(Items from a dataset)
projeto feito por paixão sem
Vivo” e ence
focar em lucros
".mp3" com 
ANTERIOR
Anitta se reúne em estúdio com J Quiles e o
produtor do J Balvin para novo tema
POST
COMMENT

- AIM OF THE TASK -
Your task is to restate every record exactly.

- RESPONSE FOR THIS EXERCISE -
projeto feito por paixão sem
Vivo” e ence
focar em lucros
".mp3" com 
ANTERIOR
Anitta se reúne em estúdio com J Quiles e o
produtor do J Balvin para novo tema
POST
COMMENT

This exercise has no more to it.